And it was that good because it showcased genuine enthusiasm for a project, not just a concept.  Conceptual excitement is cheap.  That’s how books are optioned to become films that never premier.  That’s how shit video games based on popular IPs get licensed and then, after an overlong development, eke out a brief, miserable existence.  That was a callback to Alien: Colonial Marines, in case you missed it, though in a few weeks you might be able to read it and think of The Walking Dead: Survival Instinct, which has emerged to lackluster reviews already and is currently awaiting a score aggregation from Metacritic.  People can trade easily on concepts.  Concept as overriding concern can easily kill a game.  What’s worse, when the idea is more important than what the idea produces, the poor execution can damage the concept as well as the game.

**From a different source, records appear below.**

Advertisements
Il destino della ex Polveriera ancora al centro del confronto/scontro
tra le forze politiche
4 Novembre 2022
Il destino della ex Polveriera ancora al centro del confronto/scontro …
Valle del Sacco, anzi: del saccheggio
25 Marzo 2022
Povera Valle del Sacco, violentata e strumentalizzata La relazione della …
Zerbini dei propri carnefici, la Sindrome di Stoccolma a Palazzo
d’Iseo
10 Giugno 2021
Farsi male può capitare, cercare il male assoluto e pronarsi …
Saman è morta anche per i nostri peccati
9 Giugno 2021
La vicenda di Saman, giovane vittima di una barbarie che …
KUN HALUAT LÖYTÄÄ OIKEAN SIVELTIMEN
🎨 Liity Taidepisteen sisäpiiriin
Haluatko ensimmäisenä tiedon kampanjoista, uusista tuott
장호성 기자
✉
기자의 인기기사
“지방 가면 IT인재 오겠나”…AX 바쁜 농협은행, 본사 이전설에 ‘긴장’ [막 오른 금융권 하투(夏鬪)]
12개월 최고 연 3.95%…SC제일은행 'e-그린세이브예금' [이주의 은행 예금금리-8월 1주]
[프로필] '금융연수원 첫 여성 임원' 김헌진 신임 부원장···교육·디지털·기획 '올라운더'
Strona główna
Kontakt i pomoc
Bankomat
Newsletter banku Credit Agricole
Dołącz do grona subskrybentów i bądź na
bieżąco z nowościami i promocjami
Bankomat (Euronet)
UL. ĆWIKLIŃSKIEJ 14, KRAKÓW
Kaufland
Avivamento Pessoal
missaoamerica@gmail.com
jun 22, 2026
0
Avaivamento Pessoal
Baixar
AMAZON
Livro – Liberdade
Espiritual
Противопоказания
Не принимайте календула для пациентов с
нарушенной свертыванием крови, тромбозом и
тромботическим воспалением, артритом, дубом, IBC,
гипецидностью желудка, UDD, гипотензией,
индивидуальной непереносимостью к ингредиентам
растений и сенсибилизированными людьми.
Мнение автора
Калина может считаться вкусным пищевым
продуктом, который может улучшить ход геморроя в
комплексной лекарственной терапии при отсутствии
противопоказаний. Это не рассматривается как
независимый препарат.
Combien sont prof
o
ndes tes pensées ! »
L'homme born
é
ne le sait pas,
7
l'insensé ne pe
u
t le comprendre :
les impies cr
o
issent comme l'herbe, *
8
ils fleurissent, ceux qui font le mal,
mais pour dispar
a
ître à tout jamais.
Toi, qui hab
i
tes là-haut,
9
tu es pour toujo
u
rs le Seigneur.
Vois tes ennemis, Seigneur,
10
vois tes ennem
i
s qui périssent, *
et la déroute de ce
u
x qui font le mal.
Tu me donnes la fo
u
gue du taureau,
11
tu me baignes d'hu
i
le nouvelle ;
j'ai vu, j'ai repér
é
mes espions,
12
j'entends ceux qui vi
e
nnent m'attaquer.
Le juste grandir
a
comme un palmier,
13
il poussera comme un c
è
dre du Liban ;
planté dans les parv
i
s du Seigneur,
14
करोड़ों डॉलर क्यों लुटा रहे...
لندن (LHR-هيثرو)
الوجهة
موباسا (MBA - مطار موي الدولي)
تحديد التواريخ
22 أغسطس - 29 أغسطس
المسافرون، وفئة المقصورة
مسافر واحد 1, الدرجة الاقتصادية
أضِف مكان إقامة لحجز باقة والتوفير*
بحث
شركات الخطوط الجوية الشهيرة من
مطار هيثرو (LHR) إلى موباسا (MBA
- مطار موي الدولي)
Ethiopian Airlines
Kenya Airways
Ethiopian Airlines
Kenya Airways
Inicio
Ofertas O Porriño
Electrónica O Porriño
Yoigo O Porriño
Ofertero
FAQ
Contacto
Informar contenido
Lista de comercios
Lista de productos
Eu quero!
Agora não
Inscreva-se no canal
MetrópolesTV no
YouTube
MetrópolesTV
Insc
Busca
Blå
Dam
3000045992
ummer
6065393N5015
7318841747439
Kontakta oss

I’m not entirely sure where this came from, or where this line of thought is going.  If I had to try and justify it, I guess I’d say trailers are a lens by which we can examine this phenomena of concept overriding or synergizing with game.  A solid concept, one well realized and fully fleshed out, will probably have a trailer that showcases game and exposes that a concept has been realized.  It’ll focus on what has been achieved, not what they’re attempting to achieve.  A bad trailer will showcase a potential concept for a game: a teaser will sub for a release announcement.  Some watchwords.